Tanto el gobierno como las Farc tienen la responsabilidad de garantizar que en las próximas elecciones se puedan contar las cabezas en las urnas sin amenazas y evitar a toda costa que se sigan cortando y cavando más tumbas. Para ello es imperioso que trasladen lo acordado en el papel a la realidad, por ejemplo, poniendo en práctica compromisos como los asumidos en el segundo punto de Participación Política: “se acordó establecer medidas para garantizar y promover una cultura de reconciliación, convivencia, tolerancia y no estigmatización lo que implica un lenguaje y comportamiento de respeto por las ideas, tanto de los opositores políticos como de las organizaciones sociales y de derechos humanos. Para tal efecto, se prevé el establecimiento de Consejos para la Reconciliación y la Convivencia tanto en el nivel nacional como en los territoriales con el fin de asesorar y acompañar a las autoridades en la implementación de lo convenido”.
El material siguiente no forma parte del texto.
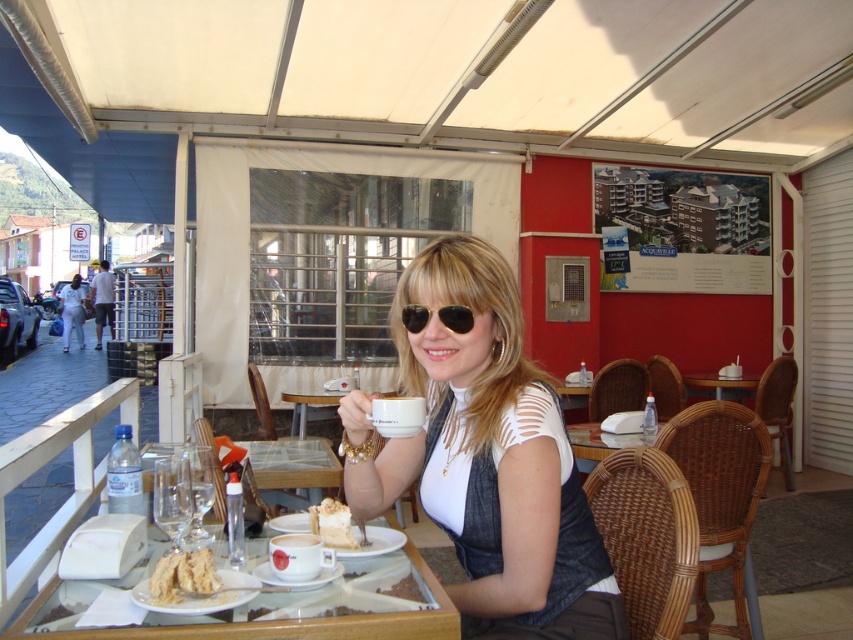 Question: Does light brown creamy cake at lower center have a greater width compared to wooden table at center?

Choices:
 (A) yes
 (B) no

Answer: (B)

Question: Is white matte shirt at center below light brown creamy cake at lower center?

Choices:
 (A) yes
 (B) no

Answer: (B)

Question: Among these points, which one is nearest to the camera?

Choices:
 (A) (177, 563)
 (B) (370, 577)

Answer: (A)

Question: Among these points, which one is nearest to the camera?

Choices:
 (A) (741, 380)
 (B) (202, 561)
 (C) (463, 408)
 (D) (329, 528)

Answer: (B)

Question: Is white matte shirt at center to the right of black aviator sunglasses at center from the viewer's perspective?

Choices:
 (A) no
 (B) yes

Answer: (B)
Con mayor razón ahora con el anuncio del regreso de candidatos de la Unión Patriótica a la arena política y la eclosión de nuevos movimientos que cubren todo el espectro político, desde la derecha Uribista, el centro reformista y la izquierda progresista. Seguramente que lo anterior, además del acompañamiento de la MOE, requerirá de presencia internacional, para dar más confianza y garantías a todas las partes. De avanzarse por dicha senda, incierta y peligrosa en medio del conflicto armado, estaríamos transitando hacia una paz democrática, pues como bien lo expresó Robert Dahl: “La democracia comienza en el momento –que llega después de mucho luchar—en que los adversarios se convencen de que el intento de suprimir al otro es mucho más oneroso que convivir con él”. Un consejo que bien valdría la pena tuvieran en cuenta tanto las Farc como Uribe, además del gobierno, para por fin comenzar la transición hacia la democracia y hacer realidad el principal objetivo del acuerdo sobre la Participación Política que, según palabras de Sergio Jaramillo, alto comisionado para la Paz: “tiene que ver con un pacto fundamental en la sociedad: nunca más política y armas juntas. Es un pacto de doble vía: los que están en armas dejan de usarlas y juegan con las reglas de la democracia; y el Estado asegura que ni ellos ni en general quienes están en la política serán objeto de la violencia. Hay que dignificar la política para construir la paz”.